● What this task involves:
Below are the entries; give again exactly the lines from the one mentioning "The Inference Wedge: Why Efficiency—" through the one mentioning "and Dominate Global Markets", inclusive.

++++

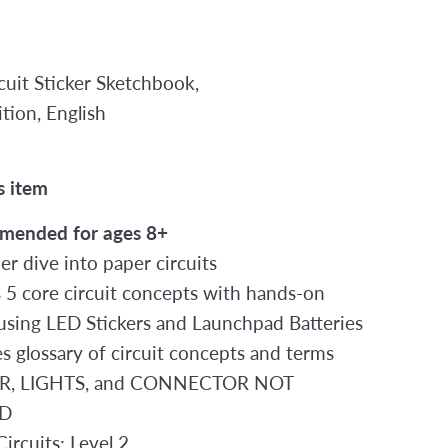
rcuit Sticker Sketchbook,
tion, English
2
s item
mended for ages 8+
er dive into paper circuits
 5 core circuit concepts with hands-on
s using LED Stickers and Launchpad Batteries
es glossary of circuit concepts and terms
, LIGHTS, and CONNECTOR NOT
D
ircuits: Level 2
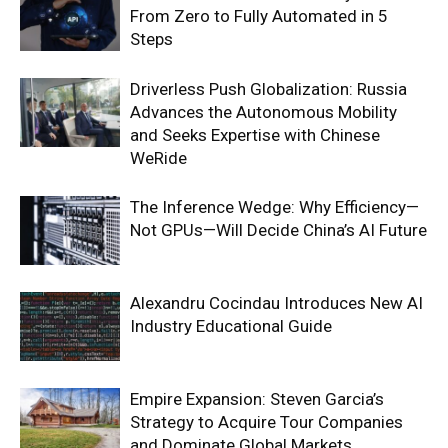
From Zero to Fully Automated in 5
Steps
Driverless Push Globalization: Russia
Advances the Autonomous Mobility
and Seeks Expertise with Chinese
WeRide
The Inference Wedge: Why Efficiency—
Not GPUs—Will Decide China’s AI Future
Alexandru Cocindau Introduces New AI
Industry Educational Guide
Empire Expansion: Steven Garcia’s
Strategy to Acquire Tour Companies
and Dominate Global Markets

++++

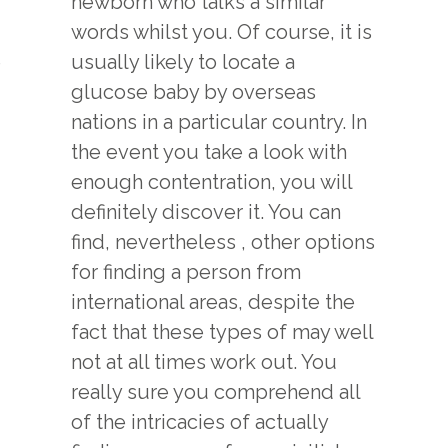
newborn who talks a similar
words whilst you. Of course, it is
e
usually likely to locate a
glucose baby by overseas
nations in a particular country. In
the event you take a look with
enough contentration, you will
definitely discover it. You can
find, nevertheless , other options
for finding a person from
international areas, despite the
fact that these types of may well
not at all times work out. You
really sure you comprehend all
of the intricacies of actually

++++

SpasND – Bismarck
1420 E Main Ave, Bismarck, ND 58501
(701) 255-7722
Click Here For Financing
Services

++++

● The answer:
The Inference Wedge: Why Efficiency—
Not GPUs—Will Decide China’s AI Future
Alexandru Cocindau Introduces New AI
Industry Educational Guide
Empire Expansion: Steven Garcia’s
Strategy to Acquire Tour Companies
and Dominate Global Markets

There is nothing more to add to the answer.